Nothing in the listing should be altered when it is copied, and no picture goes into the copy.

◆ **PROVIDED ENTRIES**
++++
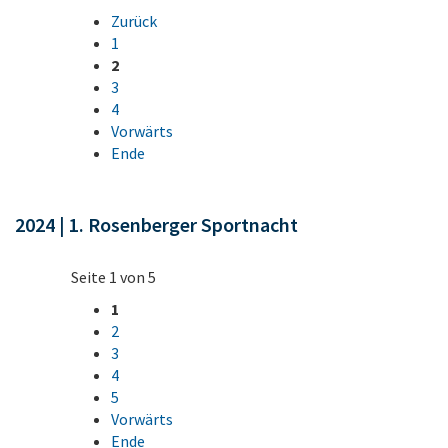
Zurück
1
2
3
4
Vorwärts
Ende
2024 | 1. Rosenberger Sportnacht
Seite 1 von 5
1
2
3
4
5
Vorwärts
Ende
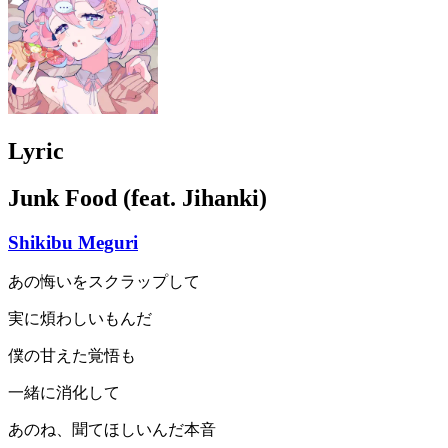
Lyric
Junk Food (feat. Jihanki)
Shikibu Meguri
あの悔いをスクラップして
実に煩わしいもんだ
僕の甘えた覚悟も
一緒に消化して
あのね、聞てほしいんだ本音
++++
◆ **ANSWER TO THIS PROBLEM**
Zurück
1
2
3
4
Vorwärts
Ende
2024 | 1. Rosenberger Sportnacht
Seite 1 von 5
1
2
3
4
5
Vorwärts
Ende
Lyric
Junk Food (feat. Jihanki)
Shikibu Meguri
あの悔いをスクラップして
実に煩わしいもんだ
僕の甘えた覚悟も
一緒に消化して
あのね、聞てほしいんだ本音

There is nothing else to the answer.